Brenda had a baby girl the end of January, and now Adam’s parents are anxious for him to produce another grandchild. They’ve been great with my kids, having them up to ski Aspen Mountain and swim in their indoor pool.
It’s so strange, dealing with new in-laws after all those years with the Lawsons. They’re not racist and obnoxious like Mike’s family, but I sure felt uncomfortable around them at first. It was mutual, I guess, since Adam didn’t forewarn them that Laura and I looked so alike. I’m much more talkative, though, and Laura was painfully shy, from what I’ve heard.
It will be years before Adam knows me well enough to finish my sentences, or until I know all his childhood stories. We’re still learning how not to annoy each other with silly habits.
Mike and I managed what I would call an amicable divorce, using a mediator and as little bickering as possible to speed things through. He was much more understanding and calm than I’d expected after New Year’s. Sometimes when he behaved himself, I’d find myself resenting him for spoiling what we’d built together all those years.
On the flip side, if Mike hadn’t cheated, I may have never come to be here, now, hoping I’m pregnant with Adam’s baby. Every move we make, every choice, big or small, bad or good, is irrevocable. Opportunities are passed our way and we decide what to do with them.
Did fate or God make Adam stay home alone for Thanksgiving when I so badly needed someone who appreciated me that I’d be willing to talk to a complete stranger in a cemetery? And what made me go out to Brad’s garage at exactly the right–wrong?–time? I don’t know. All I know is what we chose to do with what we were handed.
Speaking of what I’ve been handed: He’s turning off the shower and stepping his glorious body out. I might make him late for work–again. If pregnancy makes me horny like it has before, we’re in trouble. Behind me on the counter is the test. I’m afraid to look now. I mean, of course we can keep trying if it’s negative. Of course. Lord knows, we’re good at it.
I’m excited though, you know? Two weeks I’ve been keeping this inside, noticing pregnant women everywhere I go, calculating what my due date would be. How close it would be to what holiday. This would be a St. Pat’s baby. And Adam would be so happy. I want that for him, more than anything.
The big pool of sadness he used to lug around has receded so there’s only a puddle left. I know it wasn’t only Stevie, but also his wife he lost. I’ve never wanted to replace her, just make him as happy as possible. She and I are different, as are Adam and Mike.
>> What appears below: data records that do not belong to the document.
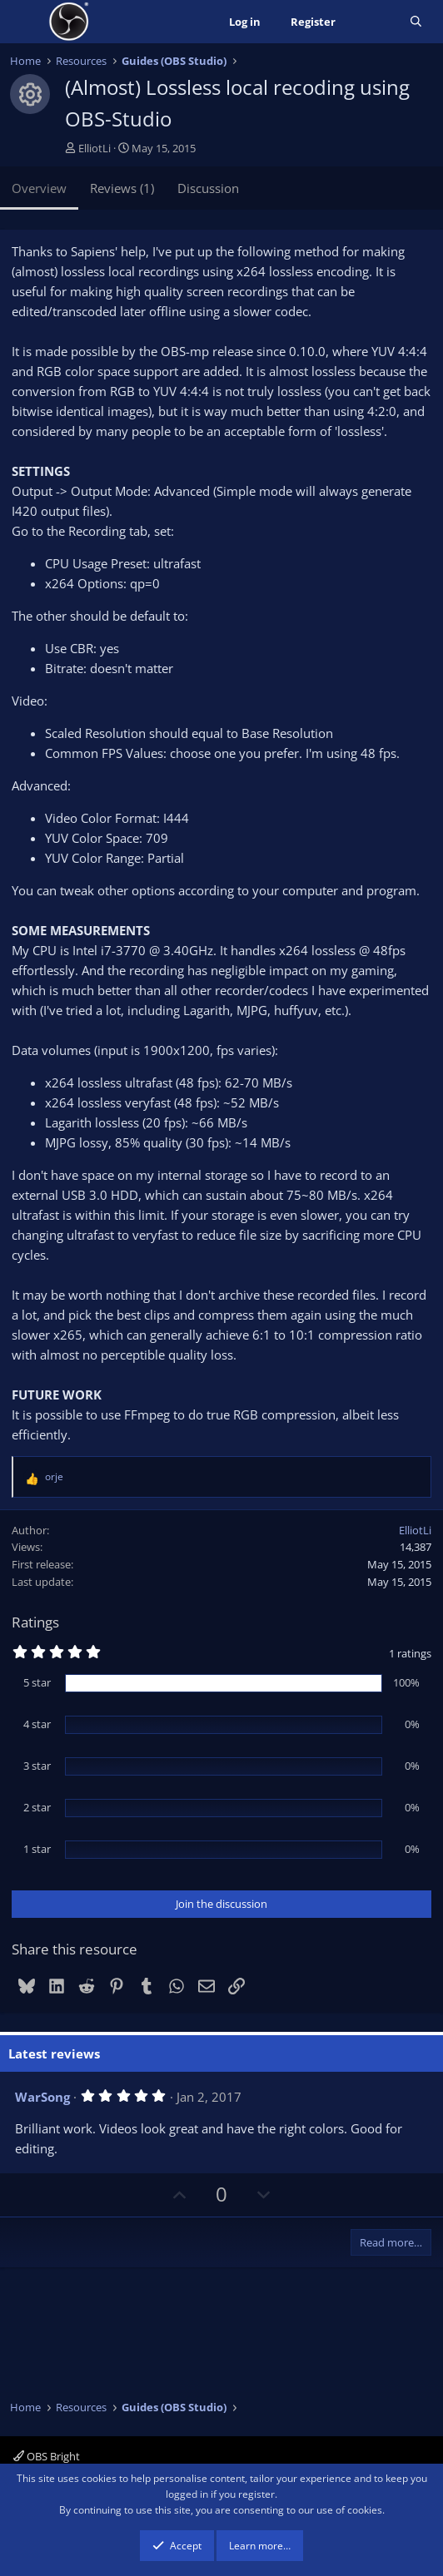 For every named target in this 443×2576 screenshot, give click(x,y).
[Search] (416, 22)
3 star (37, 1765)
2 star (37, 1807)
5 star (37, 1682)
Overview (39, 188)
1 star (37, 1848)
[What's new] (373, 22)
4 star (37, 1724)
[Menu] (24, 21)
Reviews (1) (122, 188)
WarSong (42, 2096)
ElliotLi (94, 148)
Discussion (208, 188)
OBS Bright (46, 2456) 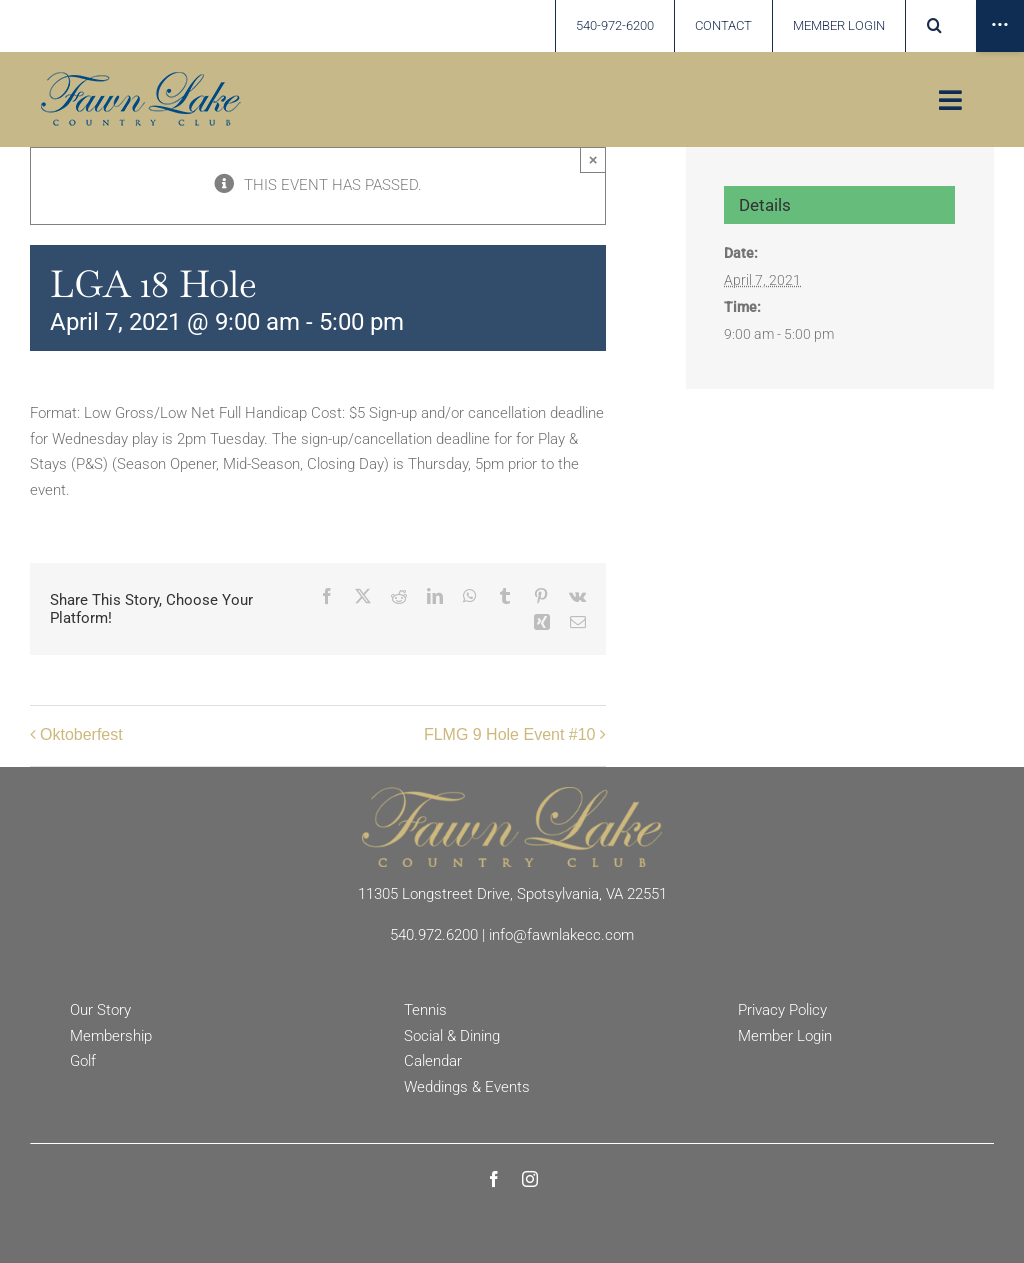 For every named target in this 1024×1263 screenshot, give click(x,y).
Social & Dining (452, 1036)
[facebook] (494, 1179)
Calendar (433, 1061)
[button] (935, 26)
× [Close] (593, 159)
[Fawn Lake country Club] (141, 79)
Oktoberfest (81, 734)
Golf (83, 1061)
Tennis (425, 1010)
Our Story (100, 1010)
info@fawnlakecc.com (561, 935)
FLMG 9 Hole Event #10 (510, 734)
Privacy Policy (782, 1010)
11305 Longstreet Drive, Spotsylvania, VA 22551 (512, 894)
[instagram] (530, 1179)
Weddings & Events (467, 1087)
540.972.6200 (434, 935)
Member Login (785, 1036)
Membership (111, 1036)
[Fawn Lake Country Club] (512, 794) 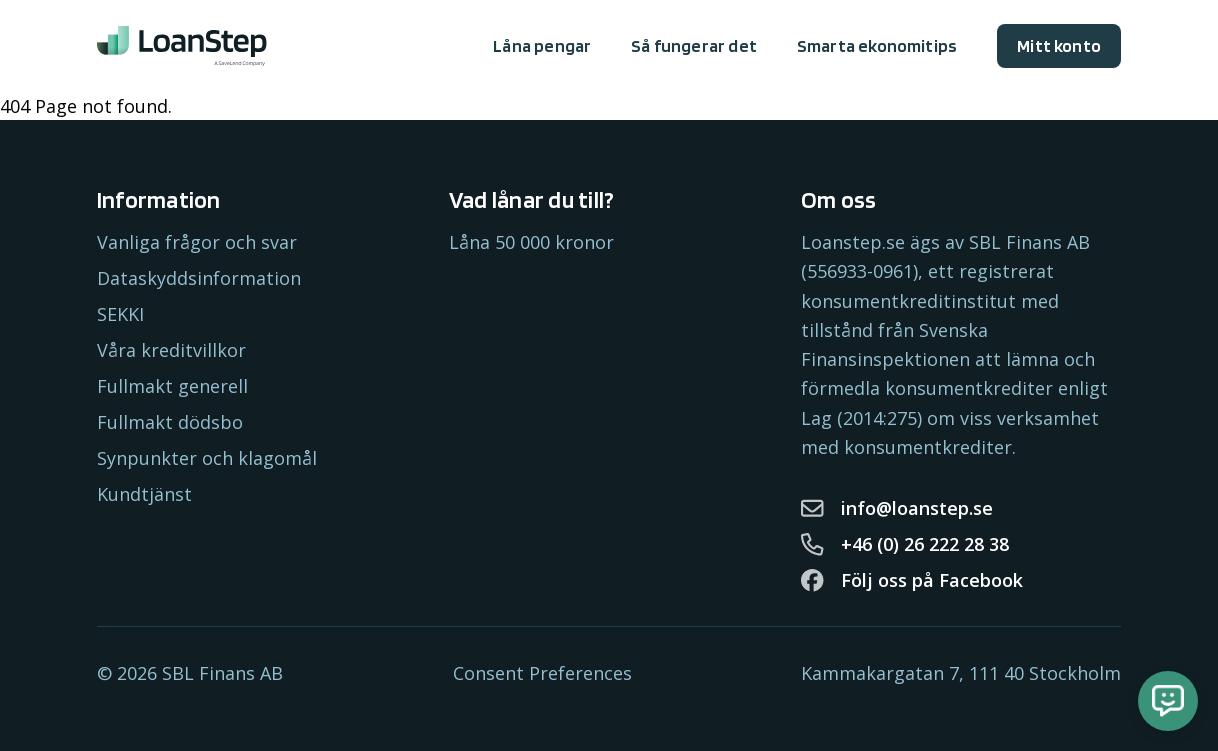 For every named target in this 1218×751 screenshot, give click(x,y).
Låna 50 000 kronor (531, 242)
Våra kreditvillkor (171, 350)
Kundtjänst (144, 494)
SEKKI (120, 314)
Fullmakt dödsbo (170, 422)
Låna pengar (542, 45)
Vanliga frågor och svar (197, 242)
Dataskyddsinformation (199, 278)
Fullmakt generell (172, 386)
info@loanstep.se (897, 508)
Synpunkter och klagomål (207, 458)
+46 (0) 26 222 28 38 (905, 544)
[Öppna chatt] (1168, 701)
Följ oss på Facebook (912, 580)
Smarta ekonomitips (877, 45)
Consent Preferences (542, 673)
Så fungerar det (694, 45)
So Adam’s coming toward me now, slipping his hand inside my robe, kissing me with his newly shaved face. I’m lost in him, his hot, damp skin, the shampoo smell of his hair, his strength. The dimples tell me he knows I’m up to something and he likes it, very much. Which reminds me what I was up to…
He nuzzles my neck. “Did we do it that fast?” he asks. Must’ve spied the test. He’ll be so proud of himself if he managed to impregnate me in only a month. “What’s a plus sign mean?”